/---
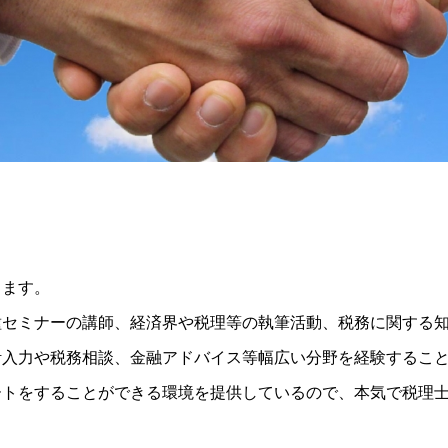
ります。
種セミナーの講師、経済界や税理等の執筆活動、税務に関する
計入力や税務相談、金融アドバイス等幅広い分野を経験するこ
ートをすることができる環境を提供しているので、本気で税理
\---
Task instructions
Repeat the listing word for word. Leave images out.

Reply
ります。
種セミナーの講師、経済界や税理等の執筆活動、税務に関する
計入力や税務相談、金融アドバイス等幅広い分野を経験するこ
ートをすることができる環境を提供しているので、本気で税理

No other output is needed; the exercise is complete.